▶ _Directions for this task_
Check each line below for the word "dafür", then please report how many lines have it and nothing more.

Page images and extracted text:
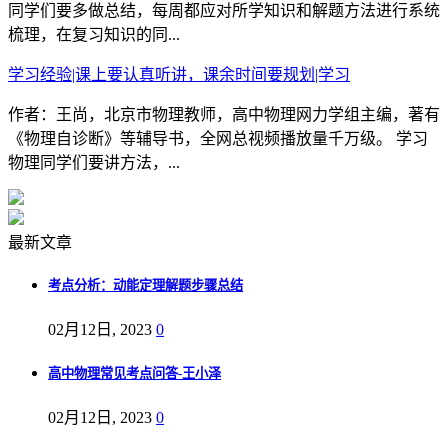
同学们要多做总结，每周都应对所学知识和解题方法进行系统
梳理，在复习知识的同...
学习经验|课上要认真听讲，课余时间要规划|学习
作者：王尚，北京市物理教师，高中物理网力学组主编，著有
《物理自诊断》等辅导书，全网总视频播放量千万级。 学习
物理同学们要讲方法，...
最新文章
考点分析：动能定理解题步骤总结
02月12日, 2023
0
高中物理常见考点问答-王小泽
02月12日, 2023
0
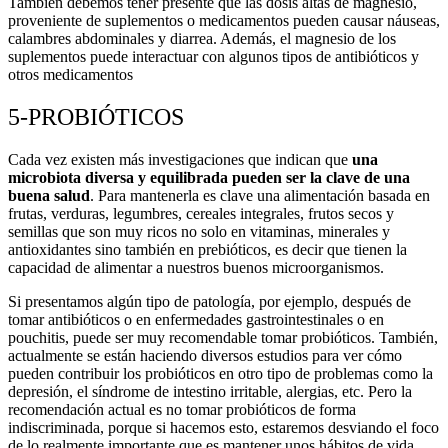
También debemos tener presente que las dosis altas de magnesio,
proveniente de suplementos o medicamentos pueden causar náuseas,
calambres abdominales y diarrea. Además, el magnesio de los
suplementos puede interactuar con algunos tipos de antibióticos y
otros medicamentos
5-PROBIÓTICOS
Cada vez existen más investigaciones que indican que
una
microbiota diversa y equilibrada pueden ser la clave de una
buena salud
. Para mantenerla es clave una alimentación basada en
frutas, verduras, legumbres, cereales integrales, frutos secos y
semillas que son muy ricos no solo en vitaminas, minerales y
antioxidantes sino también en prebióticos, es decir que tienen la
capacidad de alimentar a nuestros buenos microorganismos.
Si presentamos algún tipo de patología, por ejemplo, después de
tomar antibióticos o en enfermedades gastrointestinales o en
pouchitis, puede ser muy recomendable tomar probióticos. También,
actualmente se están haciendo diversos estudios para ver cómo
pueden contribuir los probióticos en otro tipo de problemas como la
depresión, el síndrome de intestino irritable, alergias, etc. Pero la
recomendación actual es no tomar probióticos de forma
indiscriminada, porque si hacemos esto, estaremos desviando el foco
de lo realmente importante que es mantener unos hábitos de vida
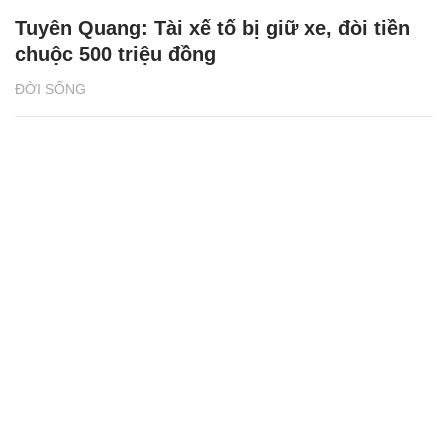
Tuyên Quang: Tài xế tố bị giữ xe, đòi tiền
chuộc 500 triệu đồng
ĐỜI SỐNG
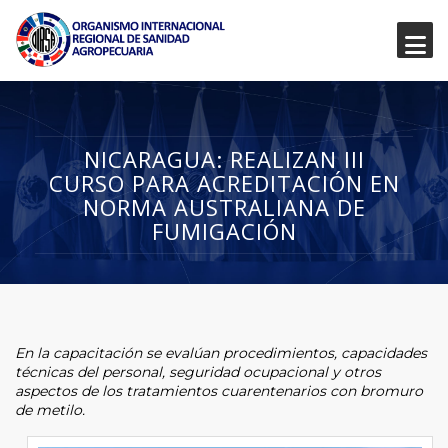
NICARAGUA: REALIZAN III
CURSO PARA ACREDITACIÓN EN
NORMA AUSTRALIANA DE
FUMIGACIÓN
En la capacitación se evalúan procedimientos, capacidades
técnicas del personal, seguridad ocupacional y otros
aspectos de los tratamientos cuarentenarios con bromuro
de metilo.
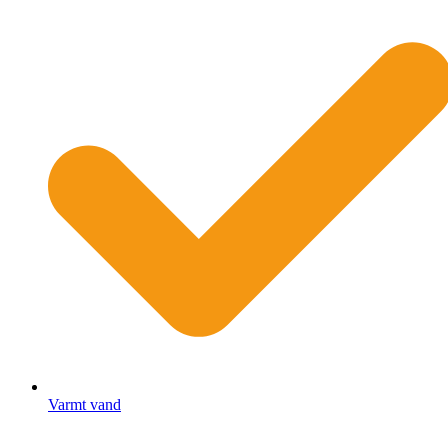
Varmt vand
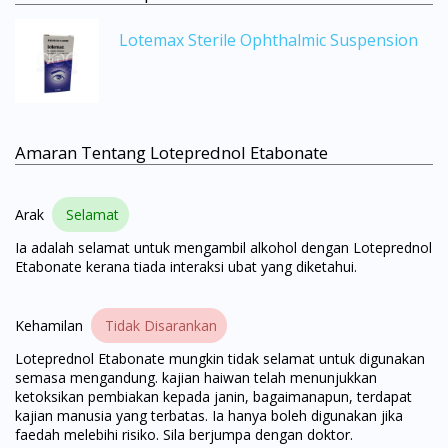
Lotemax Sterile Ophthalmic Suspension
Amaran Tentang Loteprednol Etabonate
Arak
Selamat
Ia adalah selamat untuk mengambil alkohol dengan Loteprednol
Etabonate kerana tiada interaksi ubat yang diketahui.
Kehamilan
Tidak Disarankan
Loteprednol Etabonate mungkin tidak selamat untuk digunakan
Visit DoctorOnCall Singapore
semasa mengandung. kajian haiwan telah menunjukkan
ketoksikan pembiakan kepada janin, bagaimanapun, terdapat
kajian manusia yang terbatas. Ia hanya boleh digunakan jika
You seem to be shopping from Singapore
faedah melebihi risiko. Sila berjumpa dengan doktor.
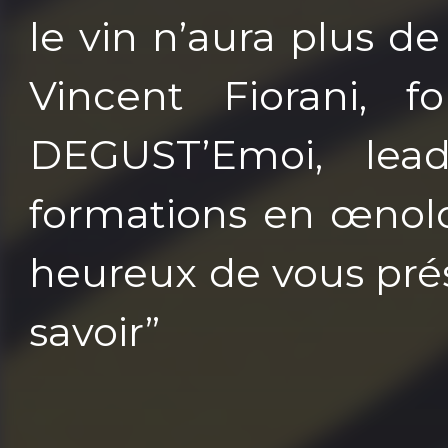
le vin n’aura plus de
Vincent Fiorani, f
DEGUST’Emoi, lea
formations en œnolo
heureux de vous prés
savoir”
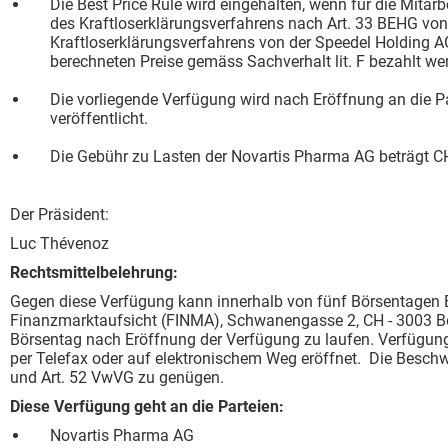
Die Best Price Rule wird eingehalten, wenn für die Mita
des Kraftloserklärungsverfahrens nach Art. 33 BEHG vo
Kraftloserklärungsverfahrens von der Speedel Holding A
berechneten Preise gemäss Sachverhalt lit. F bezahlt we
Die vorliegende Verfügung wird nach Eröffnung an die 
veröffentlicht.
Die Gebühr zu Lasten der Novartis Pharma AG beträgt C
Der Präsident:
Luc Thévenoz
Rechtsmittelbelehrung:
Gegen diese Verfügung kann innerhalb von fünf Börsentagen 
Finanzmarktaufsicht (FINMA), Schwanengasse 2, CH - 3003 Ber
Börsentag nach Eröffnung der Verfügung zu laufen. Verfügu
per Telefax oder auf elektronischem Weg eröffnet. Die Beschw
und Art. 52 VwVG zu genügen.
Diese Verfügung geht an die Parteien:
Novartis Pharma AG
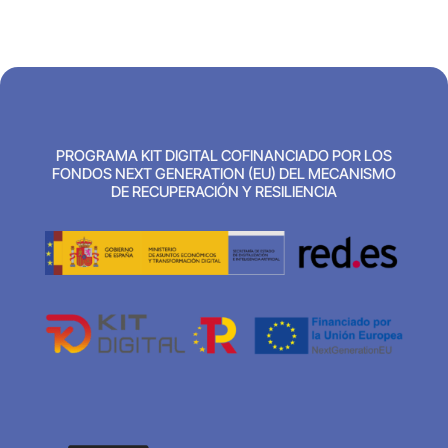
PROGRAMA KIT DIGITAL COFINANCIADO POR LOS
FONDOS NEXT GENERATION (EU) DEL MECANISMO
DE RECUPERACIÓN Y RESILIENCIA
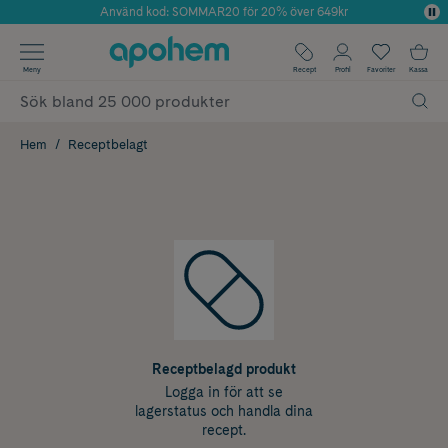
Använd kod: SOMMAR20 för 20% över 649kr
Årets Butik 2025 inom Skönhet
✓ Fri frakt
Meny
Recept
Profil
Favoriter
Kassa
✓ Rådgivning från farmaceuter & hudterapeuter
✓ Poäng på alla köp*
Hem
Receptbelagt
Receptbelagd produkt
Logga in för att se
lagerstatus och handla dina
recept.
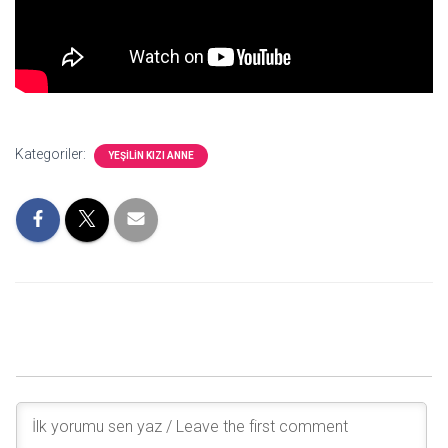
Kategoriler:
YEŞILIN KIZI ANNE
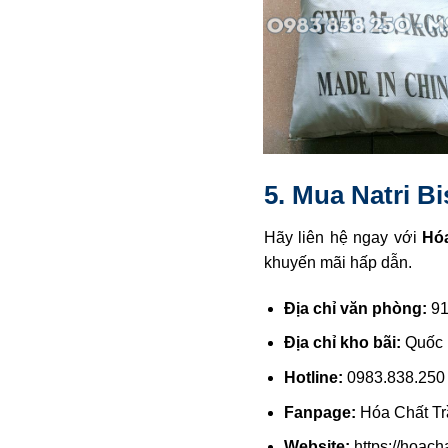
5. Mua Natri Bi
Hãy liên hệ ngay với
Hóa
khuyến mãi hấp dẫn.
Địa chỉ văn phòng:
91
Địa chỉ kho bãi:
Quốc 
Hotline:
0983.838.250
Fanpage:
Hóa Chất Tr
Website:
https://hoach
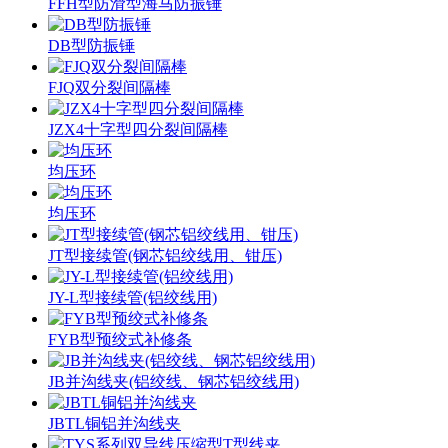
FFH型防滑型海马防振锤
DB型防振锤
FJQ双分裂间隔棒
JZX4十字型四分裂间隔棒
均压环
均压环
JT型接续管(钢芯铝绞线用、钳压)
JY-L型接续管(铝绞线用)
FYB型预绞式补修条
JB并沟线夹(铝绞线、钢芯铝绞线用)
JBTL铜铝并沟线夹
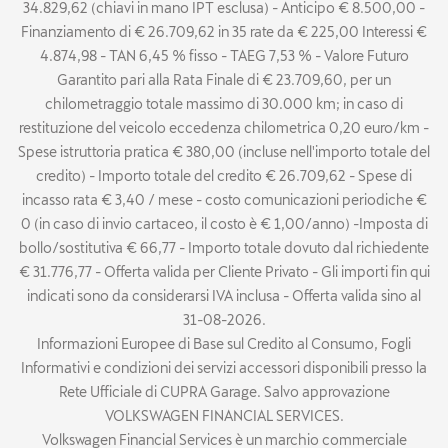
34.829,62 (chiavi in mano IPT esclusa) - Anticipo € 8.500,00 -
Finanziamento di € 26.709,62 in 35 rate da € 225,00 Interessi €
4.874,98 - TAN 6,45 % fisso - TAEG 7,53 % - Valore Futuro
Garantito pari alla Rata Finale di € 23.709,60, per un
chilometraggio totale massimo di 30.000 km; in caso di
restituzione del veicolo eccedenza chilometrica 0,20 euro/km -
Spese istruttoria pratica € 380,00 (incluse nell'importo totale del
credito) - Importo totale del credito € 26.709,62 - Spese di
incasso rata € 3,40 / mese - costo comunicazioni periodiche €
0 (in caso di invio cartaceo, il costo è € 1,00/anno) -Imposta di
bollo/sostitutiva € 66,77 - Importo totale dovuto dal richiedente
€ 31.776,77 - Offerta valida per Cliente Privato - Gli importi fin qui
indicati sono da considerarsi IVA inclusa - Offerta valida sino al
31-08-2026.
Informazioni Europee di Base sul Credito al Consumo, Fogli
Informativi e condizioni dei servizi accessori disponibili presso la
Rete Ufficiale di CUPRA Garage. Salvo approvazione
VOLKSWAGEN FINANCIAL SERVICES.
Volkswagen Financial Services è un marchio commerciale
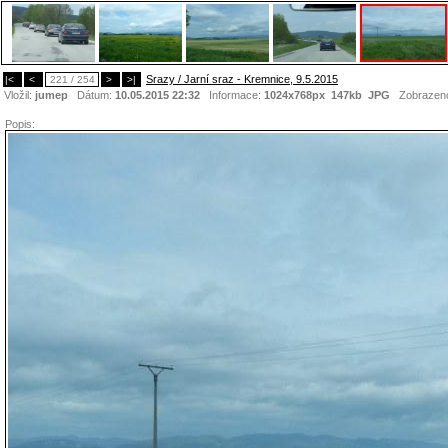
Srazy / Jarní sraz - Kremnice, 9.5.2015
|<
<
221 / 254
>
>|
Vložil:
jumep
Dátum:
10.05.2015 22:32
Informace:
1024x768px 147kb
JPG
Zobrazen
Popis:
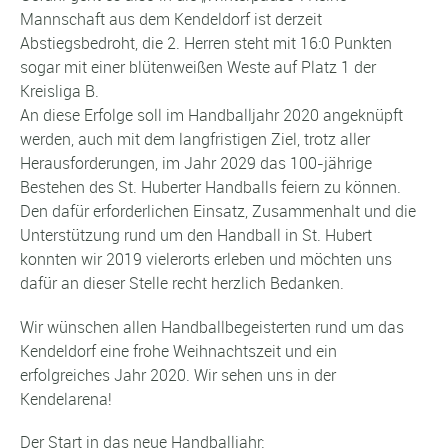
Mannschaft aus dem Kendeldorf ist derzeit
Abstiegsbedroht, die 2. Herren steht mit 16:0 Punkten
sogar mit einer blütenweißen Weste auf Platz 1 der
Kreisliga B.
An diese Erfolge soll im Handballjahr 2020 angeknüpft
werden, auch mit dem langfristigen Ziel, trotz aller
Herausforderungen, im Jahr 2029 das 100-jährige
Bestehen des St. Huberter Handballs feiern zu können.
Den dafür erforderlichen Einsatz, Zusammenhalt und die
Unterstützung rund um den Handball in St. Hubert
konnten wir 2019 vielerorts erleben und möchten uns
dafür an dieser Stelle recht herzlich Bedanken.
Wir wünschen allen Handballbegeisterten rund um das
Kendeldorf eine frohe Weihnachtszeit und ein
erfolgreiches Jahr 2020. Wir sehen uns in der
Kendelarena!
Der Start in das neue Handballjahr:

▶ _Written response_
2